By Karen Hunt, Office of Research
PULLMAN, Wash. – The National Science Foundation has announced a 2-to-4-year appointment of Washington State University’s Stephanie Hampton as division director for the NSF’s Division of Environmental Biology, effective May 14.
Hampton has served as the director of WSU’s Center for Environmental Research, Education and Outreach (CEREO) since 2014. She is also a professor in WSU’s School of the Environment, a joint academic and research unit of the College of Agricultural, Human and Natural Resource Sciences and the College of Arts and Sciences. Hampton recently served as chair of NSF’s Biological Sciences Advisory Committee.
“Society relies on the cutting-edge insights generated by research in environmental biology, from providing the inspiration for advances in medicine and biotechnology to protecting healthy ecosystems for people and wildlife,” Hampton said. “It will be tremendously exciting to be in position to interact with and support this research community on its vanguard.”

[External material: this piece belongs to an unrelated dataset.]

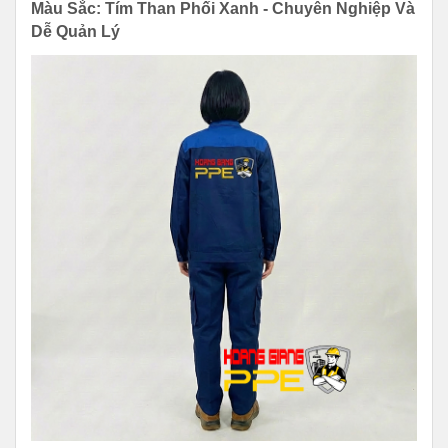
Màu Sắc: Tím Than Phối Xanh - Chuyên Nghiệp Và
Dễ Quản Lý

Environment biology vision
The NSF Division of Environmental Biology (DEB) supports fundamental research on populations, species, communities and ecosystems. The division director provides vision and leadership, and contributes to NSF’s mission by supporting fundamental research on evolutionary and ecological patterns and processes which determine biological diversity of populations, species, communities and ecosystems. The position also provides guidance to program officers and administrative and support staff, and assesses needs and trends, develops breakthrough opportunities, implements overall strategic planning, and policy setting.

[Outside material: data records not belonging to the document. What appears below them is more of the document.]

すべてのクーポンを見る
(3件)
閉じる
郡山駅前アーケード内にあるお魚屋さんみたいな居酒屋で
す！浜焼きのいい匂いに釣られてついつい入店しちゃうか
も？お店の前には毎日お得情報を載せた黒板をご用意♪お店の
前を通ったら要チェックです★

Hampton has a strong background in aquatic science, statistical analysis and environmental informatics. Her previous research included analyzing long-term ecological data collected from lakes as globally diverse as Lake Baikal in Siberia and Lake Washington in Seattle. Together with collaborators, she has shown how lakes respond to municipal management practices such as sewage diversion. She also has helped demonstrate the effects of climate change on plankton — the basic building blocks of aquatic food webs.
“Stephanie has been instrumental in uniting teams of outstanding faculty, staff and students across WSU for interdisciplinary and multidisciplinary research to address complex societal and environmental challenges,” said Chris Keane, WSU vice president for research.

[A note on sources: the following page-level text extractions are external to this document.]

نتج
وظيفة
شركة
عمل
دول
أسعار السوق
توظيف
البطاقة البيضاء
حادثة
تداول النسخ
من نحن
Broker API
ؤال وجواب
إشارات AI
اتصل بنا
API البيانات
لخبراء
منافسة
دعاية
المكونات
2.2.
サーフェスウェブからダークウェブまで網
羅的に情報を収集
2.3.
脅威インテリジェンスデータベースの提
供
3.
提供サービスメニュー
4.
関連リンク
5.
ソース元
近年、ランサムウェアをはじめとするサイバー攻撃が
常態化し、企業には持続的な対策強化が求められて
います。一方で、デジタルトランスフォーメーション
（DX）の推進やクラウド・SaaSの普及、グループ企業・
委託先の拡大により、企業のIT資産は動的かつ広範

Boll named interim CEREO leader
Jan Boll, professor of civil and environmental engineering at WSU, has been appointed as interim director for CEREO while Hampton serves at NSF. CEREO is a progressive network of more than 350 faculty, staff, students and industry leaders working to resolve environmental issues through collaborative partnerships. Guided by a roster of distinguished scientists, CEREO seeks to apply innovative technologies and management tools to the ever-growing challenges of global climate change and environmental sustainability.